It could be also a dedicated new type of Set, which all the collection API. Maybe than with some features from tuples also?

Maybe it could be also something else I didn’t think of, like something in between the two mentioned possibilities.

I’m not sure what’s most feasible from the technical standpoint anyway. Also the mapping to Java isn’t clear. Maybe the compiler could generate somehow two things at once: In case the Scala enum extends Java’s Enum a hidden “values()” method, and in any case for regular use in Scala that .ValueSet object member on the enum.

While prove reading this, I noticed: Maybe this “EnumValueSet” is actually unneeded at all.

What if I could use some compiler generated $SomeEnumType.toSet or $SomeEnumType.toTuple methods to get directly the enum values as the specified data structure?

Such API looks very Scala-ish, returns nice and idiomatic data structures specific for a use-case, and this would avoid to create a new data type at all.

I can’t come up with some example where one wants to look at an “EnumValueSet” as a Set[$SomeEnumType] and a (EnumValue1, EnumValue2, <etc>) tuple at the same time.
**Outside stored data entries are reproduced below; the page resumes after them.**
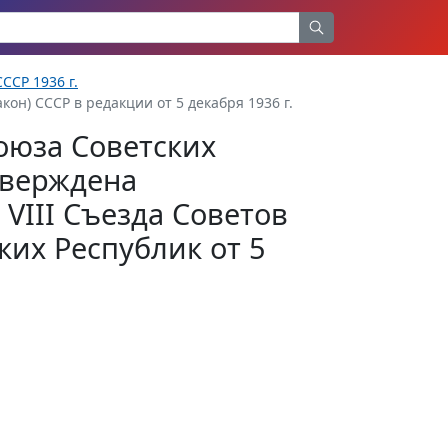
ССР 1936 г.
кон) СССР в редакции от 5 декабря 1936 г.
оюза Советских
тверждена
VIII Съезда Советов
их Республик от 5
So maybe having just the two mentioned methods would be sufficient.

But than you had at least two methods to get the values of an enum… Each with a very specific use-case in mind (rich collection API vs. accessing very precise type information). Even likely simpler to implement this looks more involved when it comes to teaching / learning. Kind of back to square one. (At least you would get proper data types, instead of a mutable Array…)

Still I’m not sure about the value of a dedicated set-like data type which is able to carry exact type information about each of its elements. Is something like that useful outside of the “EnumValueSet” use-case? Like said, I couldn’t come up at all with any examples for the use of such data type. So maybe such a construct is overblown, and having two specific conversion methods for enums is pragmatic enough.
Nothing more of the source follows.